Todos los latidos de la sangre se amontonaron en sus sienes; un dolor comprimió sus músculos, y los ojos vieron turbia, como inmaterial, la aparición inesperada que cautelosamente se encaminaba hacia él.

Retúvose para no gritar, y temió que la afluencia de vida en ese momento rompiera sus venas.

  —274→  

Apoyado contra el muro, aterrorizado por la exaltación que en él sentía crecer, la vio aproximarse titubeando, los brazos hacia adelante, con el gesto de un anhelo ciego.

Susana tropezó en el lecho, y ambos tuvieron la sensación de un acto cumplido.

Temíala como una brasa, y, sin embargo, la sintió que entraba en las sábanas, el calor de su piel le crispó como un solo nervio... luego, el contacto de su cuerpo, la calidez perfumada de su boca.

Rodaron uno sobre otro. Los brazos viriles se habían amalgamado con la cintura cimbreante; pero antes que pudiera iniciar la caricia, un espasmo imposible le precipitó en el vacío. Su cráneo palpitó al impulso tumultuoso de borbotones sanguíneos. Fue preso de bruscos sobresaltos, y se retorció disparatadamente, como los cadáveres, sobre la plancha hirviente del horno crematorio.

  —275→  

La realidad de la alucinación ha despertado al asceta; sabe la tortura que lo espera, y toda su voluntad se esfuerza para ahuyentar el espíritu de lujuria, que le tritura en sus garras.

Ya el látigo está en sus manos, y, listo para la flagelación, corre hacia afuera arrastrado por voraz necesidad de movimiento.

El primer azote ha insultado sus flancos; los plomos, que concluyen cada trenza como extraño coronamiento de cabellera enferma, han llorado en el aire, y el múltiple latigazo ha puesto puntos rojos en violáceos moretones.

Y entonces es el vértigo.

El brazo duplica sus fuerzas, los plomos caen sobre el dorso cual pesado granizo, que repercute sordamente en el tórax descarnado. Los ojos se han dilatado, endurecidos de dolor. Una borrachera sádica brota en formidable crescendo del cuerpo sanguinolento.

  —276→  

El penitente ríe, solloza, gime, preso de placer equívoco, en que se mezcla indescriptible angustia y desvarío.

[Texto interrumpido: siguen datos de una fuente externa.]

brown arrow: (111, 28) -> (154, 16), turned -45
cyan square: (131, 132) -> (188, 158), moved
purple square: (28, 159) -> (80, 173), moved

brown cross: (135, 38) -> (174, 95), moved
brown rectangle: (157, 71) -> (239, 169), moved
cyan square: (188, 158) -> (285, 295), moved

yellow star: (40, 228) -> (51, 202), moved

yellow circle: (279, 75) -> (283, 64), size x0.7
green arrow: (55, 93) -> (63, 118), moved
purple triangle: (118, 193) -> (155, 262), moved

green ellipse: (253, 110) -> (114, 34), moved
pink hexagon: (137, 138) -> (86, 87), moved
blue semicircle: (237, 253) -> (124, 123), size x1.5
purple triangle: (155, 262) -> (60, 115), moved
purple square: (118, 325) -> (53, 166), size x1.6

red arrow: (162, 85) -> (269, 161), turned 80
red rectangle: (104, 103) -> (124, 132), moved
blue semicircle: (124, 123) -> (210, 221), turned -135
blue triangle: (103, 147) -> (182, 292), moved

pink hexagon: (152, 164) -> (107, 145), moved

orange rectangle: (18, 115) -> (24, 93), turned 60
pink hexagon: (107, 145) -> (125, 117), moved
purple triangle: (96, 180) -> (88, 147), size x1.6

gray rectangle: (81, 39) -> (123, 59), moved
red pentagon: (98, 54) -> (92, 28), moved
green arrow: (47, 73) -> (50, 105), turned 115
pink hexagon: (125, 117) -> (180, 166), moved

La disciplina acelera su velocidad, y las gotas de sangre se desprenden pulverizadas.

Al fin, los miembros, anudados por calambres, se niegan a la acción, y el santo cae boca abajo como un haz de nervios retorcidos.

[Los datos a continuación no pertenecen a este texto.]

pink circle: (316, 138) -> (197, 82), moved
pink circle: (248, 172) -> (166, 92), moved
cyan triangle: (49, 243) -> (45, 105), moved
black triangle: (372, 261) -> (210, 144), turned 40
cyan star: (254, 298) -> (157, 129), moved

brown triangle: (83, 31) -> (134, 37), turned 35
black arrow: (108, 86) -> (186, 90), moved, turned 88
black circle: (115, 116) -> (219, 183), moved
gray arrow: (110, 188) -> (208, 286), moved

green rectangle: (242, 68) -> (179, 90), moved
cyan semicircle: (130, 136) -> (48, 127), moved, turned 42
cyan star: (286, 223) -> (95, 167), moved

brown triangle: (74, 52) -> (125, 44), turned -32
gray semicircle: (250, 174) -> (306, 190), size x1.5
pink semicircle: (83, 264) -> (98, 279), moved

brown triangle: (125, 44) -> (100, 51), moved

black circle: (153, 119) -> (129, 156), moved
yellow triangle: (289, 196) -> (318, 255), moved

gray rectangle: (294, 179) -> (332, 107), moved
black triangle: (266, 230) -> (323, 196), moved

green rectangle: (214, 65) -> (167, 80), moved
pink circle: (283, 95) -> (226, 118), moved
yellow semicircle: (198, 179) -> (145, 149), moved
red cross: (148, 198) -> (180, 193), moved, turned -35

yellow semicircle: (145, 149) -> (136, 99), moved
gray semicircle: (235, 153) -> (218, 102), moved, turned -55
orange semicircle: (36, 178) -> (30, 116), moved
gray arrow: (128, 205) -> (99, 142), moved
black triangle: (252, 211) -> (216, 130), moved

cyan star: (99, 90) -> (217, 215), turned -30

Sus brazos quisieran estrechar la tierra, blanda para sus dedos que la penetran. La arena cruje entre sus dientes, convulsivos, y un último estrujón le curva sobre el mundo como sobre una hembra.

Y silenciosa, horrorosamente, el milagro se cumple.

Pesadas gotas caen a intervalos, fustigando rabiosamente el suelo, bocanadas de polvo saltan en explosiones crepitantes... al rato, un abrazo turbio confunde cielo y tierra.

  —277→  

El chancho, panza arriba, recibe gozoso el chaparrón, que tamborinea en su vientre, cuya piel tendida se ha vuelto, al tacto del agua, transparente y tersa como nalga de angelito.

Sus cuatro patas, cortas y tenues, en torno al consistente abdomen parecen adornos ridículos e inútiles.

Su boca, abierta, símil a una grieta en cónica proa de carne, ríe beatamente.

Más lejos, San Antonio, desparramado sobre el suelo, como espantapájaros que volteara el viento, es esclavo también del bienestar corpóreo.

El demonio ha sido desalojado de su pecho, y Dios le ha dado la paz anhelada por los mártires.